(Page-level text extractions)
####################

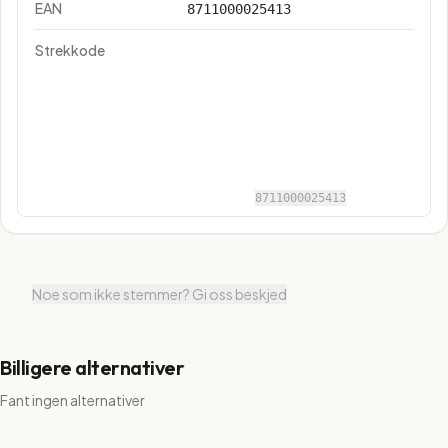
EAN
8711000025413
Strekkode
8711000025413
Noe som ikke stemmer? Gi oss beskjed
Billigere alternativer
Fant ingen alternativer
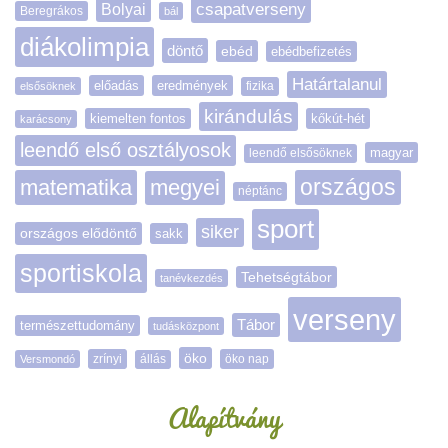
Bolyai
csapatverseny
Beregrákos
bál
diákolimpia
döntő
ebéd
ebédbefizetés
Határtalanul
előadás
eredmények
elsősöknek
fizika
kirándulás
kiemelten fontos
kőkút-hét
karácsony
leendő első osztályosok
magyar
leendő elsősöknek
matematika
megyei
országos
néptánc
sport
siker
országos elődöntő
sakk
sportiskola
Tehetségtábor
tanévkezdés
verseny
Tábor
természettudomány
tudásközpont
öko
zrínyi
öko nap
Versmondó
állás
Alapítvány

####################

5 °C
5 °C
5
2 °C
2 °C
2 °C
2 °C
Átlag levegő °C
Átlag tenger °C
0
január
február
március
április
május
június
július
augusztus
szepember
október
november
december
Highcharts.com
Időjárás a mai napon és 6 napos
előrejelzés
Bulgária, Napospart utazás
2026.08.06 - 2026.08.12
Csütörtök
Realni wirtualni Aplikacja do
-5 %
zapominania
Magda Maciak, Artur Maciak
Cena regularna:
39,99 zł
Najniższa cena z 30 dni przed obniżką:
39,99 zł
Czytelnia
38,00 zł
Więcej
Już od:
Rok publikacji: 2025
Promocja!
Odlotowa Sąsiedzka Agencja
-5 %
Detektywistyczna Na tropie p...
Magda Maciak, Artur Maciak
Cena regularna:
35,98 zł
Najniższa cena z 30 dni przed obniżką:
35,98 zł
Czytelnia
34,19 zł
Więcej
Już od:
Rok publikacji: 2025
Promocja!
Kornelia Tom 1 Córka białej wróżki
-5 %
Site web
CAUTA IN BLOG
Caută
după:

####################

— WHAT YOU ARE ASKED TO DO —
Gather and copy every line of the data in which the string "leendő" is found.

— ANSWER SPACE —
leendő első osztályosok
leendő elsősöknek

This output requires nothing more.